Same encoding issue here (of course:-) As long as there's no fix and also for the already downloaded albums: Does anybody know a windows/platform independent application which can convert the tags in a batch job? Of course I could edit the tags one by one, but this could take days:-)
I don't think the problem is with that file per se but may be with the way you get the information for tags.
Here is the diagnosis:
The tag strings first encoded with UTF-8 which should be find for mp3s from the whole world. But at some point raw string data gets treated as if it was Latin-1 and is encoded with UTF-16. that's why accented characters turn into double characters: they were double byte sequences in UTF-8 and gat treated as two characters when read/used as Latin-1. If you want I could further investigate where things go wrong - send me an email to femistofel@gmail.com .
To illustrate this I've made a tiny python script that fixes the problem. I used the original pytagger library to read / write tags, but it should work with your version as well. I didn't bother fixing ID3v1 tags because I don't see them in players.
Thanks for your post artm. I've worked a bit on the issue. there seems to be an updated version of pytagger out (0.5).
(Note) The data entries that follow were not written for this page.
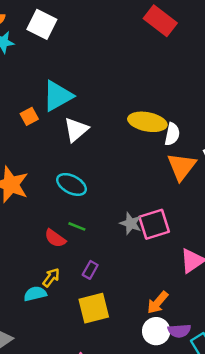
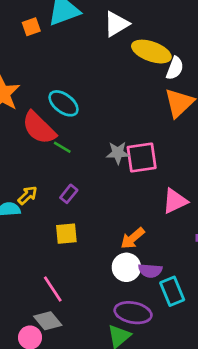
white triangle: (76, 130) -> (116, 24), moved
gray star: (131, 223) -> (118, 153), turned -30
red semicircle: (55, 238) -> (39, 128), moved, size x1.6
yellow square: (94, 308) -> (66, 234), size x0.7

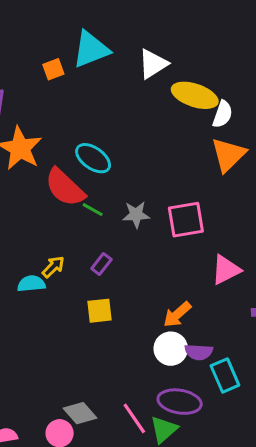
gray star: (118, 153) -> (136, 215), moved
pink line: (53, 289) -> (134, 418), moved

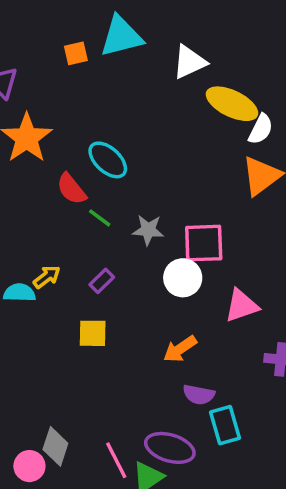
red semicircle: (65, 188) -> (71, 189), size x0.7
white circle: (171, 349) -> (183, 278), moved
gray diamond: (80, 413) -> (55, 446), turned 52

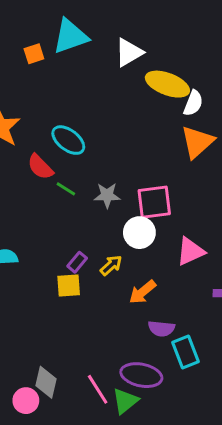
yellow arrow: (47, 277) -> (111, 265), moved
purple rectangle: (102, 281) -> (77, 262), moved

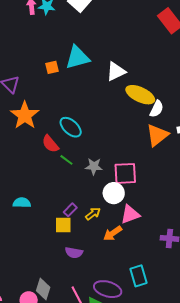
pink triangle: (190, 251) -> (130, 214), moved
purple semicircle: (161, 329) -> (74, 253), moved

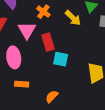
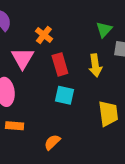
yellow arrow: (73, 18) -> (95, 65), moved, turned 36
red rectangle: (48, 42) -> (60, 64), moved

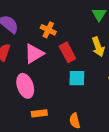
pink triangle: (23, 58) -> (34, 54), turned 40
orange semicircle: (52, 142) -> (75, 121), turned -48

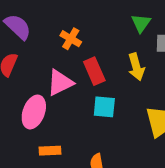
pink triangle: (34, 54) -> (60, 83), moved
pink ellipse: (25, 86) -> (34, 112), turned 35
We are currently using 0.3 :-/ Does 0.5 fix the bug?
I'll post some examples of encoded files on the blog before updating the blog so that everyone can comment them.
I never used pytagger before, I only checked it out since you use it, so I can't say if older version was causing problems. I don't see text encoding changes in ChangeLog between 0.3 and 0.5 though.
But I suspect the problem could creep in before the actual tagging occurs. How do you aquire the text for tags? Does it come from some database? May be text is stored as UTF-8 in the database but read as if it was Latin-1?